Elizabeth Anne Wells Cannon
Elizabeth Anne “Annie” Wells Cannon was a prominent Utah women’s suffragist, charter member of the Utah Red Cross, and president of the Daughters of Utah Pioneers. She served in the Utah House of Representatives from 1913 to 1915, and in 1921.
Annie, a daughter of Daniel H. Wells and Emmeline B. Wells, worked for fifteen years as a reporter and assistant editor for the Woman’s Exponent, the Utah Suffrage paper that her mother published and edited. In 1883 she wrote The History and Objectives of the Relief Society and co-authored the Relief Society Handbook.
She also wrote prose and verse that she had published in other magazines and newspapers. She was a member of several associations, including the Board of Directors of the American Relief Association, the National Woman’s Relief Society. U.S. president Herbert Hoover selected her to be Utah’s chairman for the European Relief Drive.

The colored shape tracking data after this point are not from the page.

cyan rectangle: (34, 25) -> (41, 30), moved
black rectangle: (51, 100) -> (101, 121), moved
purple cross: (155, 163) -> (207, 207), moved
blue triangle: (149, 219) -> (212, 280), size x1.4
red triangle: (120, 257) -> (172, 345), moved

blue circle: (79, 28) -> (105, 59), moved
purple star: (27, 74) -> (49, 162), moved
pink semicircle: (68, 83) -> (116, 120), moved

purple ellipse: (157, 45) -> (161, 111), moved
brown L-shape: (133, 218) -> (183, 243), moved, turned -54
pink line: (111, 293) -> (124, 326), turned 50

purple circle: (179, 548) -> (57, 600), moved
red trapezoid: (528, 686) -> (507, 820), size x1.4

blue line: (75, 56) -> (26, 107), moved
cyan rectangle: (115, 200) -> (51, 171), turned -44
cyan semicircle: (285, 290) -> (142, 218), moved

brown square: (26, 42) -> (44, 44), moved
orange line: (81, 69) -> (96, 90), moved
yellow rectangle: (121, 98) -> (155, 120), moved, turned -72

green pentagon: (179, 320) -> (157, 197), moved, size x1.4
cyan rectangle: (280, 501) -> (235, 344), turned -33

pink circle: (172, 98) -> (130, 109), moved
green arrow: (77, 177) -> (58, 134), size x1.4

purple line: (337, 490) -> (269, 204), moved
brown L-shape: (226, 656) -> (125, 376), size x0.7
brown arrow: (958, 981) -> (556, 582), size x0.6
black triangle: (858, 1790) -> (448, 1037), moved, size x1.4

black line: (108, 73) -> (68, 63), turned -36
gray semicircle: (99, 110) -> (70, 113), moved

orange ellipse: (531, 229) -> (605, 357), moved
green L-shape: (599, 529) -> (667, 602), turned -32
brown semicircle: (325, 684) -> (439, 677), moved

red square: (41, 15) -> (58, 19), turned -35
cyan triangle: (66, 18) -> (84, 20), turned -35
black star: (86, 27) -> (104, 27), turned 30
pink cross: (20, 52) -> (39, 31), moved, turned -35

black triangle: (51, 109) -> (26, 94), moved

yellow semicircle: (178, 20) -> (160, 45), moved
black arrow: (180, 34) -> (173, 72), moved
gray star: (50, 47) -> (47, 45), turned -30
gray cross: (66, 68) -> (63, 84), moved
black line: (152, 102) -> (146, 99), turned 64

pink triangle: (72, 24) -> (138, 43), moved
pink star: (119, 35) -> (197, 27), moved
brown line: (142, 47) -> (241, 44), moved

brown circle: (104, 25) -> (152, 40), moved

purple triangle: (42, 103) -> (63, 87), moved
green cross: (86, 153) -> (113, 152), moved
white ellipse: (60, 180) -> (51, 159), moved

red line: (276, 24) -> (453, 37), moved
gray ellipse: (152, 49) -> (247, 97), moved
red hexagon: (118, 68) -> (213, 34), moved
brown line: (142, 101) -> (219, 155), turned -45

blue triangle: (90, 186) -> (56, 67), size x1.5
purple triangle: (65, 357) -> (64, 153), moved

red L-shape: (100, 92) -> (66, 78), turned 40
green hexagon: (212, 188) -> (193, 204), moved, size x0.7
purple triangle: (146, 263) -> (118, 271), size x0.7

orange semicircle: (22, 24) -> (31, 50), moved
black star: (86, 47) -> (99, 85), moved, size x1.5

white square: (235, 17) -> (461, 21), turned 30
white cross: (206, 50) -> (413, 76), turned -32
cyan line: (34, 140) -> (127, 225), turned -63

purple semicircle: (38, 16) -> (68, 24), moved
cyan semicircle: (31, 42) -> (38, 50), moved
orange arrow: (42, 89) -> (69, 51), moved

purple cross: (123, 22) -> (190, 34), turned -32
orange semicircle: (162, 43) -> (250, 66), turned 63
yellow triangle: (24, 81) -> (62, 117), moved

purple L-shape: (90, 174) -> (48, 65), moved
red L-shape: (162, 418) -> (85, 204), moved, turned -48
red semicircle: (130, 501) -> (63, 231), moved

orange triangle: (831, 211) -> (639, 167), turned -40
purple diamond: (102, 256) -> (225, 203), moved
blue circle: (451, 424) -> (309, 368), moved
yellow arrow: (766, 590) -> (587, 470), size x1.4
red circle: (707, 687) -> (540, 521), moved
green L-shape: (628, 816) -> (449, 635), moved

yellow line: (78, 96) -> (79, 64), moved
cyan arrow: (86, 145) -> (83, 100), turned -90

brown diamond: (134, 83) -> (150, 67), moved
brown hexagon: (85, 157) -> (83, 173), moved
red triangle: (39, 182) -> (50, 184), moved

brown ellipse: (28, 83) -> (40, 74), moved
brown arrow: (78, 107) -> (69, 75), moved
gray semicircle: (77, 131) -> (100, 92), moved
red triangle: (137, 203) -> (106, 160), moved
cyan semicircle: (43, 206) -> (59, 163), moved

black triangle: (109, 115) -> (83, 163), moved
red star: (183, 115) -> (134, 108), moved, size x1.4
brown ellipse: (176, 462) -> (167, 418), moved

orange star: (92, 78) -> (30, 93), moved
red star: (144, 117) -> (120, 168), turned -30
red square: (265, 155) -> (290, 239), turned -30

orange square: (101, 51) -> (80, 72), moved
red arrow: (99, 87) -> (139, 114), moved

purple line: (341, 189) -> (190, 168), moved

She was associate vice-president of the American Flag Association in 1918. She was national historian and twice state president of the Service Star Legion. She belonged to the American Woman’s Association, the Utah Woman’s Press Club, and the Order of Bookfellows.
Annie was born on December 7, 1859, in Salt Lake City. She married John Quayle Cannon and bore twelve children. She died of Hodgkin’s lymphoma in Salt Lake City on September 2, 1942.